Third, the platform is English-only. Most major mathematical olympiads publish problems in multiple languages, but MathArena evaluates the English versions, which may not be the version a model trained primarily on, say, Mandarin or Russian would handle best.
Fourth, the competition-mathematics focus is itself a narrow slice of mathematical reasoning. Real mathematical research involves much longer time horizons, much larger context, and creative problem formulation, none of which a contest setting captures. The ArXivMath and ArXivLean tracks are explicit attempts to extend the platform in this direction, but they are early and still small.
Fifth, final-answer contests are saturating. The May 2026 blog post acknowledges that GPT-5.5 reaching 98% on the 2026 USAMO final-answer subset and 95% on the USAMO 2026 proof problems essentially closes those tracks as useful discrimination tools for frontier models. The platform's future as a high-signal benchmark depends on the proof tracks and the research-level extensions.

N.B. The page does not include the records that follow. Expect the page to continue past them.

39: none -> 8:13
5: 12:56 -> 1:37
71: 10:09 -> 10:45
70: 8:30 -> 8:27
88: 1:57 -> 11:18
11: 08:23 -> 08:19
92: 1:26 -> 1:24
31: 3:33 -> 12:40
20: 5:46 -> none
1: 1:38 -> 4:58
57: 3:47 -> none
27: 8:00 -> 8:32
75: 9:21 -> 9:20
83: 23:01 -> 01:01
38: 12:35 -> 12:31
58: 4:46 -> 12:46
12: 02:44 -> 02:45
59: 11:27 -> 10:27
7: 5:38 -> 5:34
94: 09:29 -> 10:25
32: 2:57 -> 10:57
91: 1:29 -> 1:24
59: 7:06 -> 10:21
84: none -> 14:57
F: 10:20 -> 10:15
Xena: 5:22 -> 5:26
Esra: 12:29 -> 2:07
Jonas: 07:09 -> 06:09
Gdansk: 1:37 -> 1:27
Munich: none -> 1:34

The roadmap outlined in the team's 2026 paper update (a follow-up to the 2025 paper, listed on arXiv as 2605.00674) focuses on five priorities. First, expanding the proof-writing evaluation to include longer and harder competitions, with international olympiads from outside the United States and university-level events such as the Putnam taking on greater weight. Second, integrating formal proof verification through Lean, with ArXivLean and AlephProver as the lead vehicles. Third, scaling up the LLM jury so that human grading is required only for adjudication, reducing the cost of evaluation. Fourth, broadening into multilingual problem sets, beginning with Chinese, Russian, and Bulgarian. Fifth, expanding the research-level mathematics tracks to provide a successor benchmark for the saturated final-answer track.
The long-term goal stated by the team is to provide a continuously refreshed measurement of mathematical reasoning that is robust to the most common failure modes of static benchmarks: training data contamination, narrow problem distributions, and inability to distinguish answer recall from proof construction. As of mid-2026 MathArena is one of the few benchmarks where the gap between human experts and frontier models is visibly closing in some tracks while remaining stubbornly open in others, which is exactly the dynamic range that benchmarks of this kind are meant to provide.